Thirty years ago this week, it was on September 18, 1992 when Lola Rosa Henson first appeared in public after she heeded Nelia Sancho’s call over a radio station encouraging Filipina women who had been abused by wartime Japanese troops to come forward.
This became the catalyst for the comfort women movement in the Philippines. The Lila Pilipina was then formed.
On August 18, 1997, Lola Rosa succumbed to a heart attack and died without receiving the justice she had long fought for. It has been almost eight decades since the war ended on August 15, 1945, and yet the Japanese government refuses to recognize its official accountability to the victims of sex slavery.
Sancho is now reunited in heaven with Lola Rosa. She died on September 1, 2022, two days after her 71st birthday.
As a reporter in the 1990s while finishing my legal studies at UP Diliman, I met Lola Rosa and Sancho while covering an Asian sex slaves forum. The victims, euphemistically called “comfort women,” were brave enough to tell the world about this inhuman practice of the Japanese during the war.
About 200,000 women from Korea, China, Burma, New Guinea, and the Philippines were held in captivity and many thousands more were raped as part of one of the largest operations of sexual violence in modern history.
The girls who were abducted, trafficked or brought to the Japanese military camps had their own dreams and visions for the future. All these were shattered. The victims spent their lives in misery, having endured physical injuries, pain and disability, and mental and emotional suffering.
The last time I saw both of them together was during Lila Pilipina’s 1996 Christmas party.
Wearing a Filipina dress, Lola Rosa danced and sang with other lolas, unmindful of her deteriorating health due to a stroke she suffered after her 50-year-old daughter Rosalinda died.

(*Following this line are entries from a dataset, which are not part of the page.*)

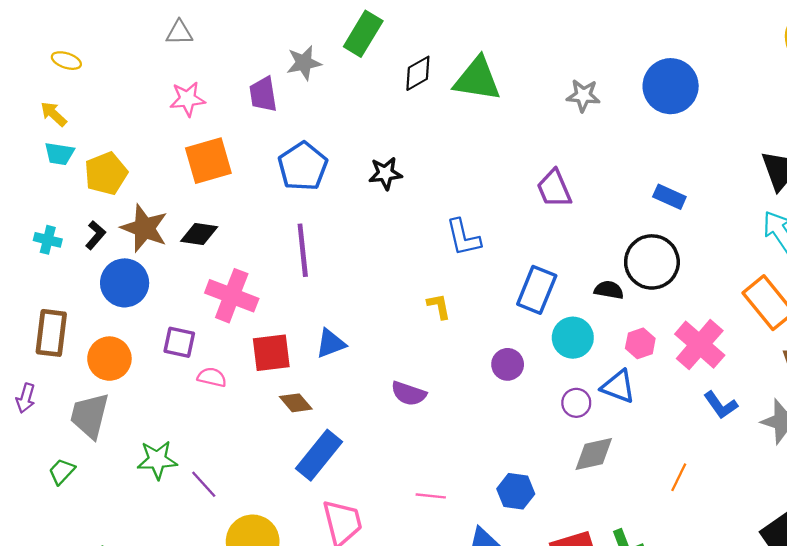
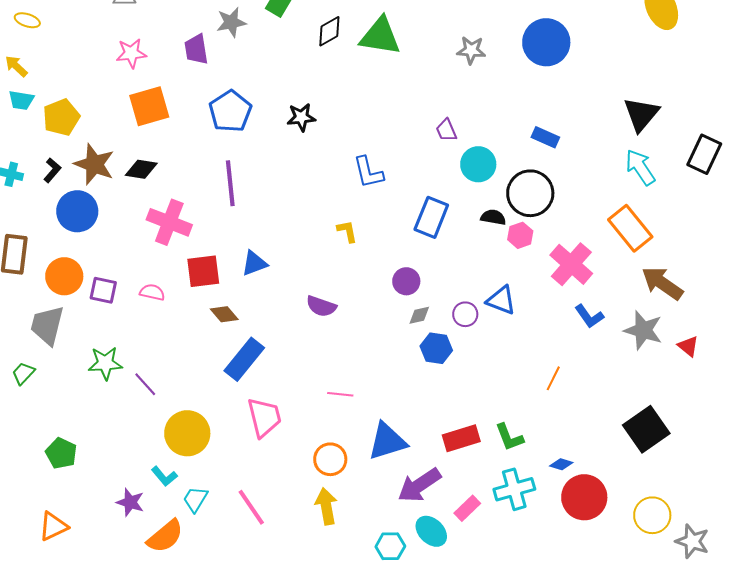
purple trapezoid: (554, 189) -> (446, 130), size x0.7
cyan circle: (573, 338) -> (478, 164), moved
purple square: (179, 342) -> (103, 290), moved
pink hexagon: (640, 343) -> (520, 235), moved
gray diamond: (594, 454) -> (419, 315), moved, size x0.6
blue hexagon: (516, 491) -> (436, 348), moved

I saw Sancho for the last time in January 2020 when I visited the life-sized statue of two women standing on their property located along Caticlan Jetty Port Road where Boracay-bound tourists board passenger boats.
Despite her Queen of the Pacific title, Sancho did not pursue modeling or a showbiz career like what most beauty titleholders would usually do. She was popularly described as “beauty queen turned women’s rights activist” due to her involvement with several progressive organizations that advocate women empowerment.

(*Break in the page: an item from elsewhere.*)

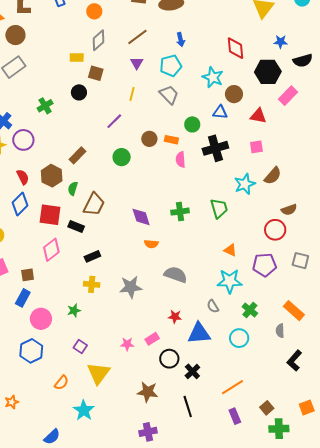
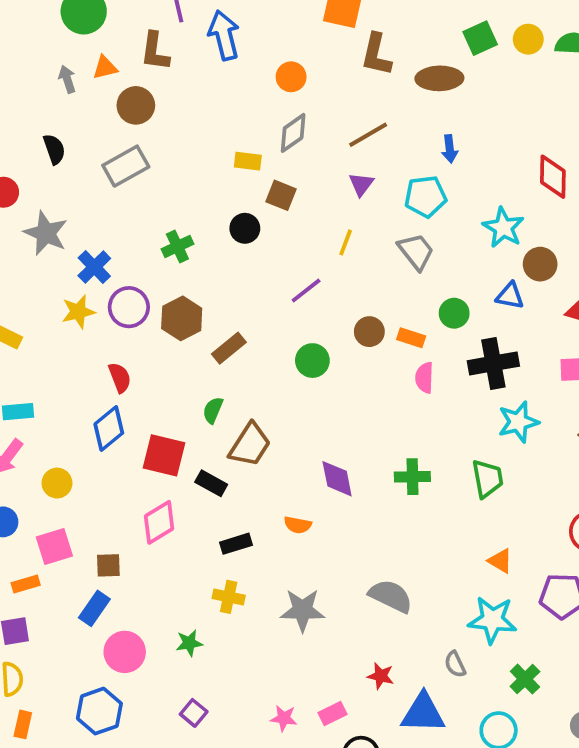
brown hexagon: (52, 176) -> (182, 318), moved
cyan star: (245, 184) -> (518, 422), moved
orange semicircle: (151, 244) -> (298, 525), moved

Sancho also played an active part in an international solidarity conference that called for the resolution of Japan’s wartime past.
The Women’s Tribunal that sat in Tokyo, Japan from December 8 to 12, 2000 deliberated on the criminal liability of high-ranking Japanese military and political officials, as well as the Japanese state’s responsibility for military rape and sexual slavery.
Sancho also organized the Lola Kampaneras, which is a local support group composed of comfort women based in the Panay Island (Capiz, Aklan, Antique, Iloilo).
During our last conversation beside the Lola Statue in Aklan, I asked her how will she describe the Lola campaign. I recorded a video of her answer: “It is my hope that by speaking up and providing support systems to them, the ‘Lolas’ will be recognized and honored and not put into shame as rape victims, as victims of sexual slavery always find themselves in a situation of being shamed. It is not they who should be shamed but the perpetrators—Japanese military, rapists, perpetrators of all other situations who take advantage of women and children.”
The remaining comfort woman “Lola” statue previously erected in Sancho’s property in Caticlan, Aklan has found a new home in Pandan, Antique.
The two-meter high “Lola” statue was installed in December 2017 along Baywalk, Roxas Boulevard in Manila. Four months after its installation, the Lola statue was dismantled by the DPWH on April 27, 2018, allegedly for a drainage improvement project, but seen as submission to protests from Japan.
It was later declared missing in August 2019 when the artist, Jonas Roces, failed to deliver the statue for its reinstallation at the Baclaran Church.
From the more than 200 survivors in the late 1990s, less than 50 Filipina sexual slavery victims are still alive.
Sancho lamented that the Lolas are dying and “we didn’t want the issue to die with them.”
Sancho’s death, along with those other Lolas, highlights a sense of urgency for the Lolas to receive a formal unequivocal public apology and just compensation from Japan, as well as accurate historical inclusion while their voices can still be heard.
Justice has not yet been given to these women. Sancho’s fight continues up to this day.